How long ago had that been? A day? A week? The concepts seemed laughable at absolute best. Time had ceased to have any meaning to her. Only misery and pain, a fiery pain that seemed to spread through every part of her body until every single inch seemed to be on fire. Pain? What about the voice in her head? The ones that whispered promises of vengeance and death, offered her power beyond comprehension? She gibbered a bit as she stumbled, laughing manically at things only she could see and hear, mumbling nonsense as she staggered along...

...until she didn't, and she tripped over a rock in the road, or her own feet.

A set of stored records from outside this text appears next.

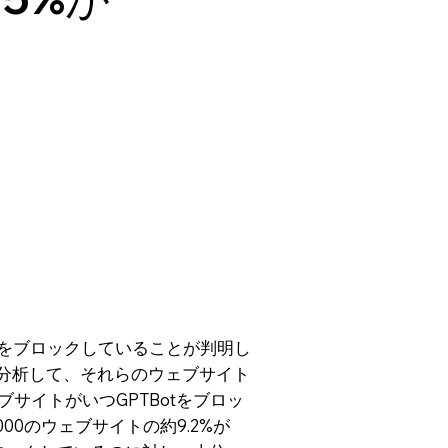
TBotをブロックしていることが判明し
ルを分析して、それらのウェブサイト
ェブサイトがいつGPTBotをブロッ
00のウェブサイトの約9.2%が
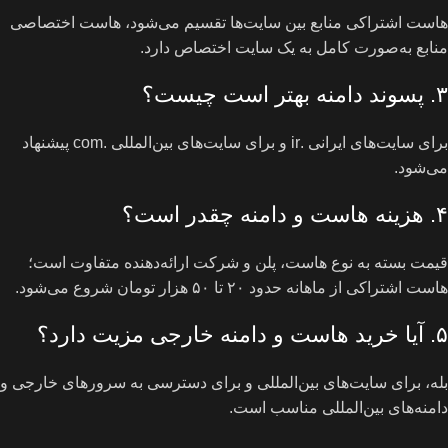
هاست اشتراکی منابع بین سایت‌ها تقسیم می‌شود، هاست اختصاصی
منابع به‌صورت کامل به یک سایت اختصاص دارد.
۳. پسوند دامنه بهتر است چیست؟
برای سایت‌های ایرانی .ir و برای سایت‌های بین‌المللی .com پیشنهاد
می‌شود.
۴. هزینه هاست و دامنه چقدر است؟
قیمت بسته به نوع هاست، پلن و شرکت ارائه‌دهنده متفاوت است؛
هاست اشتراکی از ماهانه حدود ۲۰ تا ۵۰ هزار تومان شروع می‌شود.
۵. آیا خرید هاست و دامنه خارجی مزیت دارد؟
بله، برای سایت‌های بین‌المللی و برای دسترسی به سرورهای خارجی و
دامنه‌های بین‌المللی مناسب است.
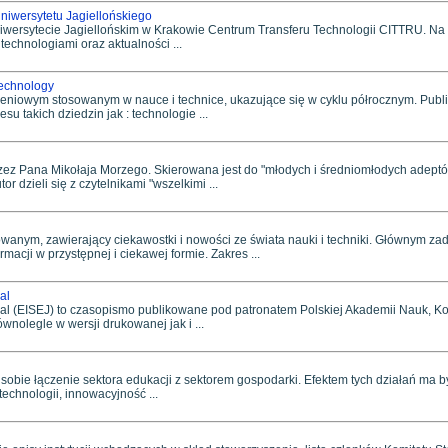
niwersytetu Jagiellońskiego
niwersytecie Jagiellońskim w Krakowie Centrum Transferu Technologii CITTRU. Na 
echnologiami oraz aktualności ...
echnology
iowym stosowanym w nauce i technice, ukazujące się w cyklu półrocznym. Publik
u takich dziedzin jak : technologie ...
z Pana Mikołaja Morzego. Skierowana jest do "młodych i średniomłodych adeptów
r dzieli się z czytelnikami "wszelkimi ...
anym, zawierający ciekawostki i nowości ze świata nauki i techniki. Głównym za
macji w przystępnej i ciekawej formie. Zakres ...
al
nal (EISEJ) to czasopismo publikowane pod patronatem Polskiej Akademii Nauk, K
wnolegle w wersji drukowanej jak i ...
a sobie łączenie sektora edukacji z sektorem gospodarki. Efektem tych działań ma 
echnologii, innowacyjność ...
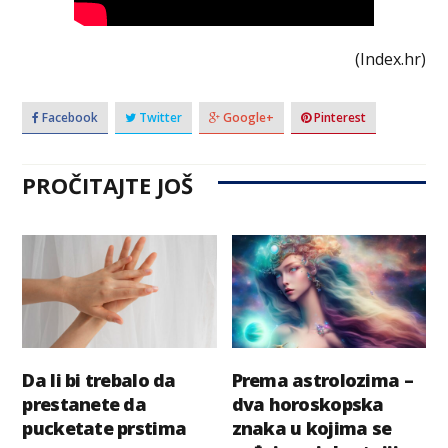
(Index.hr)
Facebook
Twitter
Google+
Pinterest
PROČITAJTE JOŠ
Da li bi trebalo da
Prema astrolozima –
prestanete da
dva horoskopska
pucketate prstima
znaka u kojima se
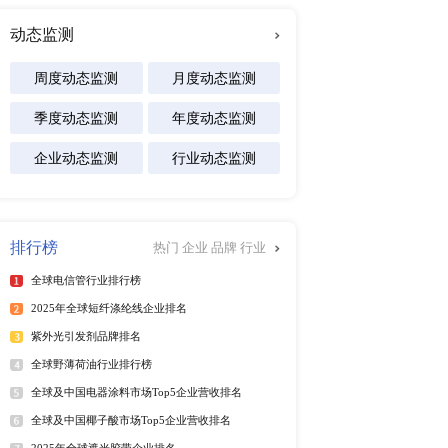
及区域市场发展研究报告
品牌厂商升级采购标准，
专注行业
续升级，这一需求变革趋
能源
化工材料
医疗设备
食品饮料
汽车交通
软件及商业服务
电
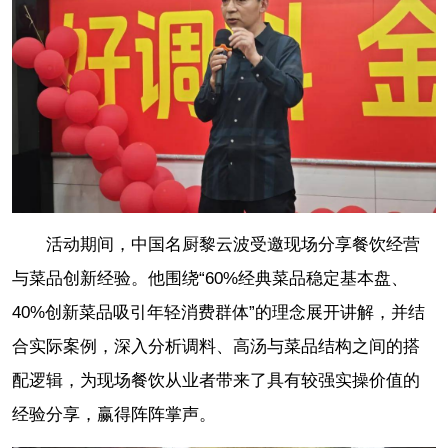
活动期间，中国名厨黎云波受邀现场分享餐饮经营
与菜品创新经验。他围绕“60%经典菜品稳定基本盘、
40%创新菜品吸引年轻消费群体”的理念展开讲解，并结
合实际案例，深入分析调料、高汤与菜品结构之间的搭
配逻辑，为现场餐饮从业者带来了具有较强实操价值的
经验分享，赢得阵阵掌声。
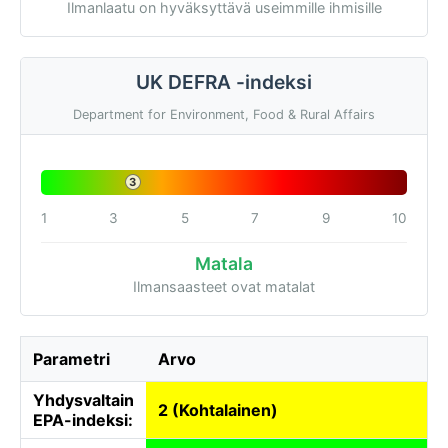
Ilmanlaatu on hyväksyttävä useimmille ihmisille
UK DEFRA -indeksi
Department for Environment, Food & Rural Affairs
3
1
3
5
7
9
10
Matala
Ilmansaasteet ovat matalat
Parametri
Arvo
Yhdysvaltain
2 (Kohtalainen)
EPA-indeksi:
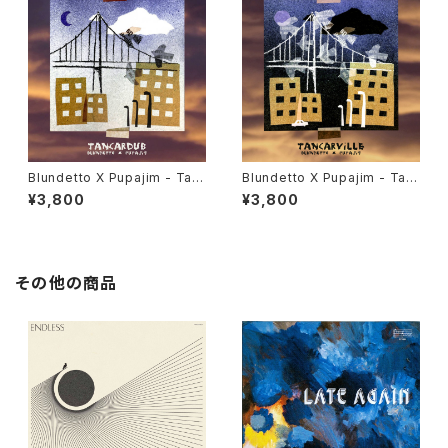
Blundetto X Pupajim - Tan
Blundetto X Pupajim - Tan
cardub "LP"
carville "LP"
¥3,800
¥3,800
その他の商品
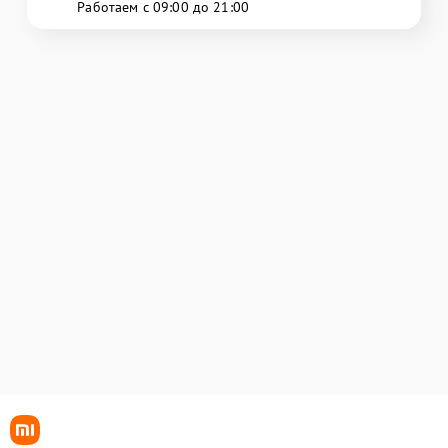
Работаем с 09:00 до 21:00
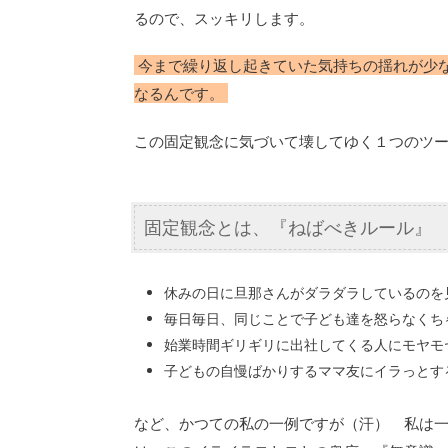
るので、スッキリします。
今まで繰り返し起きていた気持ちの揺れが少
なるんです。
この固定観念に気づいて壊してゆく１つのツ
固定観念とは、『ねばべきルール』
休みの日に旦那さんがダラダラしているのを
毎日毎日、同じことで子ども達を怒らなくち
始業時間ギリギリに出社してくる人にモヤモ
子どもの自慢ばかりするママ友にイラっとす
など、かつての私の一例ですが（汗） 私は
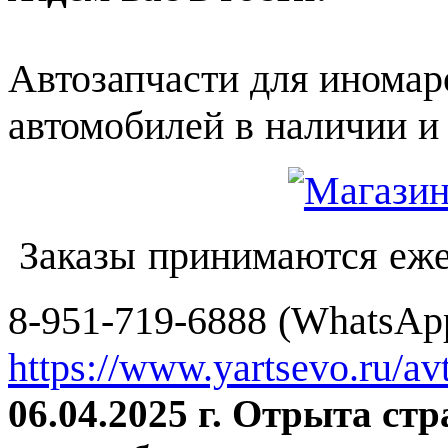
Автозапчасти для иномар
автомобилей в наличии и 
Заказы принимаются еже
8-951-719-6888 (WhatsApp
https://www.yartsevo.ru/av
06.04.2025 г. Отрыта ст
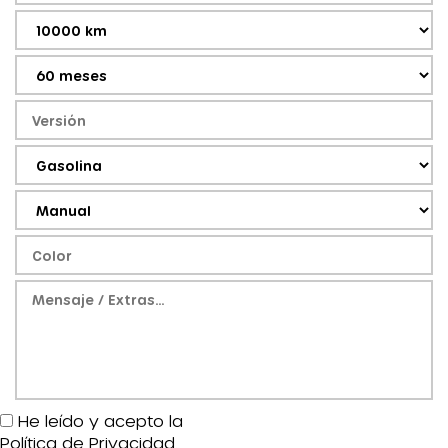
He leído y acepto la
Política de Privacidad
.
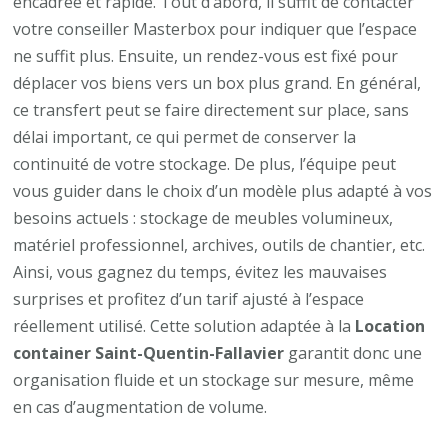
encadrée et rapide. Tout d’abord, il suffit de contacter
votre conseiller Masterbox pour indiquer que l’espace
ne suffit plus. Ensuite, un rendez-vous est fixé pour
déplacer vos biens vers un box plus grand. En général,
ce transfert peut se faire directement sur place, sans
délai important, ce qui permet de conserver la
continuité de votre stockage. De plus, l’équipe peut
vous guider dans le choix d’un modèle plus adapté à vos
besoins actuels : stockage de meubles volumineux,
matériel professionnel, archives, outils de chantier, etc.
Ainsi, vous gagnez du temps, évitez les mauvaises
surprises et profitez d’un tarif ajusté à l’espace
réellement utilisé. Cette solution adaptée à la
Location
container Saint-Quentin-Fallavier
garantit donc une
organisation fluide et un stockage sur mesure, même
en cas d’augmentation de volume.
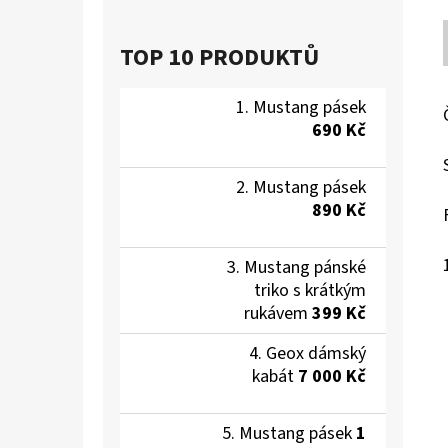
TOP 10 PRODUKTŮ
Mustang pásek
690 Kč
Mustang pásek
890 Kč
Mustang pánské
triko s krátkým
rukávem
399 Kč
Geox dámský
kabát
7 000 Kč
Mustang pásek
1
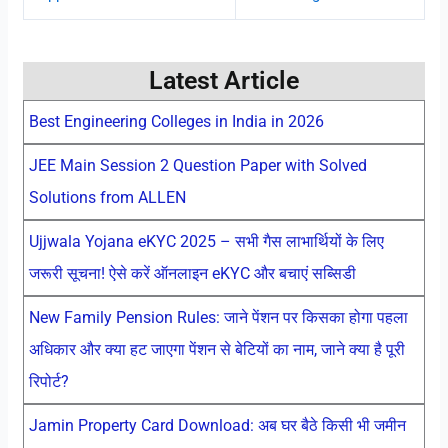
Latest Article
Best Engineering Colleges in India in 2026
JEE Main Session 2 Question Paper with Solved
Solutions from ALLEN
Ujjwala Yojana eKYC 2025 – सभी गैस लाभार्थियों के लिए
जरूरी सूचना! ऐसे करें ऑनलाइन eKYC और बचाएं सब्सिडी
New Family Pension Rules: जाने पेंशन पर किसका होगा पहला
अधिकार और क्या हट जाएगा पेंशन से बेटियों का नाम, जाने क्या है पूरी
रिपोर्ट?
Jamin Property Card Download: अब घर बैठे किसी भी जमीन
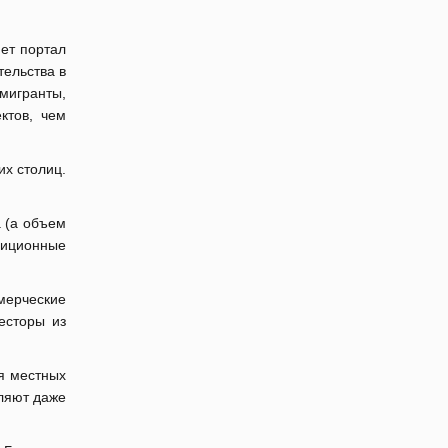
яет портал
тельства в
ммигранты,
ктов, чем
их столиц.
а (а объем
диционные
ммерческие
есторы из
ля местных
мляют даже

The cause did not matter, only the result: falling, tumbling like a boneless sack of meat down a steep slope, bouncing off a tree before finally, mercifully, coming to a rest in the middle of the forgotten trader's track. She but trembled where she lay for a moment, gasping out a few syllables of her native tongue through the long, white hair that shrouded her nearly prone figure, before collapsing and drifting off into a troubled, nightmarish fever dream.

There was only one outcome, of course: death. She had run as far as she could, but while she could escape the slavers or the law, she could not outrun mortality itself.
 
Tieland blinked slowly over the lip of his cup of tea as the figure came tumbling and rolling down the side of the hill, bouncing off a tree and coming to a stop in the middle of the old track he was sitting beside. Wisps of steam rose up from the cup in front of his face.

"Ah, hello?" He raised his eyebrows for several long moments as he assessed the situation. In that time, the details sank in-- from the stink of a wound gone sour and one who certainly must have swam through a sewer. His nose wrinkled, but he let out a long breath and sat the teacup back on the flat stone.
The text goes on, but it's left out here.